This was Lord Baltimore.
The first Lord Baltimore was a Yorkshire gentleman named Calvert;
he was a favourite of James I, who made him a baron, and he took
his title from a tiny village in Ireland.
Like so many other men of his time Lord Baltimore was interested
in America, and wanted to found a colony there. First he tried to
found one in Newfoundland. There he received a large grant of land
which he called Avalon after the fabled land in the story of King
Arthur, and he had a kind of fairy vision of the warmth and sunny
delights which were to be found in his new land.
But instead of being warm and sunny he found that Newfoundland was
bleak and cold, so his fairy vision shriveled and died, and be came
home and asked for a grant of land on the Potomac instead. In 1632
King James gave Lord Baltimore what he asked and called the land
Maryland in honour of his wife, Queen Henrietta Maria.

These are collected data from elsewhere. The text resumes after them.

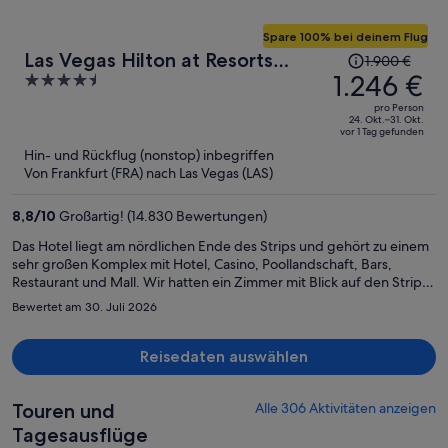
Spare 100% bei deinem Flug
Der
Las Vegas Hilton at Resorts
1.900 €
Preis
1.246 €
4.5
World
betrug
out
pro Person
1.900 €,
of
24. Okt.–31. Okt.
vor 1 Tag gefunden
jetzt
5
Hin- und Rückflug (nonstop) inbegriffen
beträgt
Von Frankfurt (FRA) nach Las Vegas (LAS)
er
1.246 €
8,8
/
10
Großartig! (14.830 Bewertungen)
pro
Person
Das Hotel liegt am nördlichen Ende des Strips und gehört zu einem
sehr großen Komplex mit Hotel, Casino, Poollandschaft, Bars,
Restaurant und Mall. Wir hatten ein Zimmer mit Blick auf den Strip
gebucht, das war auch fantastisch. Frühstück konnte man mit
Bewertet am 30. Juli 2026
Gutschein in drei verschiedenen Locations essen, das war auch echt
ok. Am Check in gab es lange Schlangen, auch beim Checkout, hier
hat jedoch ein Mitarbeiter zusätzlich eine Art Express-Checkout
Reisedaten auswählen
durchgeführt. Das Parkhaus kostet extra (21USD per Day)
Touren und
Alle 306 Aktivitäten anzeigen
Tagesausflüge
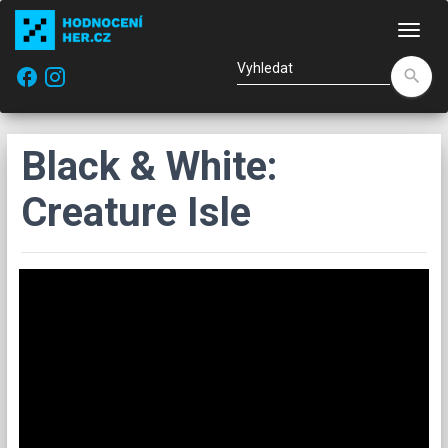
Nav
facebook
search
Black & White:
Creature Isle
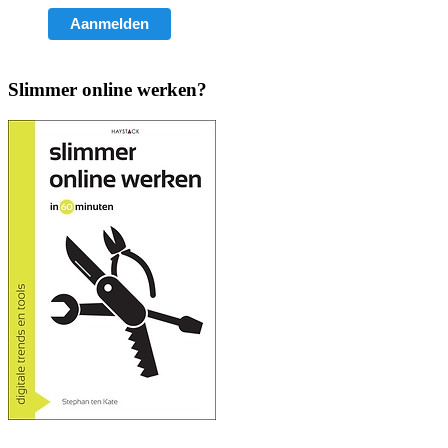
Slimmer online werken?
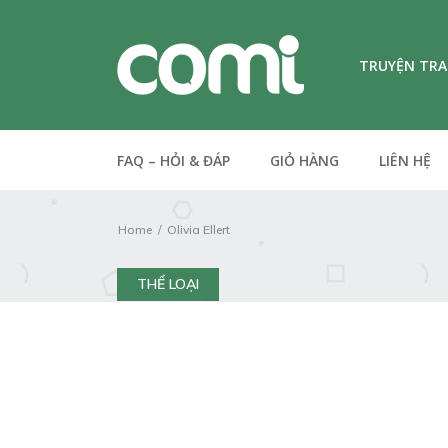
TRUYỆN TR
FAQ – HỎI & ĐÁP
GIỎ HÀNG
LIÊN HỆ
Home
Olivia Ellert
THỂ LOẠI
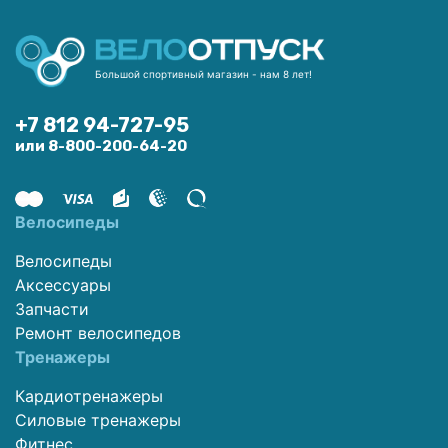
Большой спортивный магазин - нам 8 лет!
+7 812 94-727-95
или 8-800-200-64-20
Велосипеды
Велосипеды
Аксессуары
Запчасти
Ремонт велосипедов
Тренажеры
Кардиотренажеры
Силовые тренажеры
Фитнес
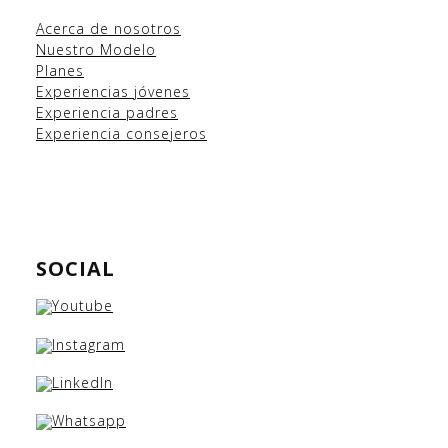
Acerca de nosotros
Nuestro Modelo
Planes
Experiencias
jóvenes
Experiencia padres
Experiencia consejeros
SOCIAL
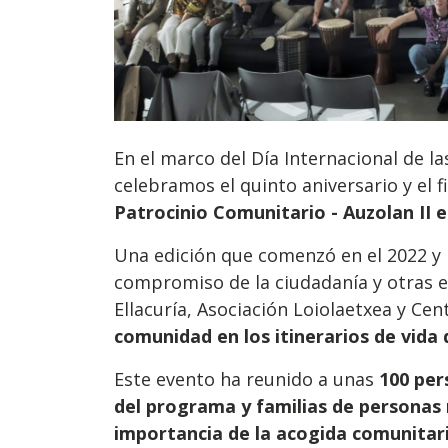
En el marco del Día Internacional de l
celebramos el quinto aniversario y el f
Patrocinio Comunitario - Auzolan II 
Una edición que comenzó en el 2022 y 
compromiso de la ciudadanía y otras e
Ellacuría, Asociación Loiolaetxea y Ce
comunidad en los itinerarios de vida
Este evento ha reunido a unas
100 per
del programa y familias de personas
importancia de la acogida comunitar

But before the grant was sealed "with the King's broad seal" Lord
Baltimore died. Not he, therefore, but his son, Cecilius, was the
first "Lord Proprietary" of Maryland, and for his broad lands all
he had to pay to King James was two Indian arrows, to be delivered
at Windsor Castle every year on Tuesday in Easter week. He had
also to pay one-fifth part of all the gold and silver which might
be found within his borders. But no gold or silver was found in
the colony, so there was nothing to pay.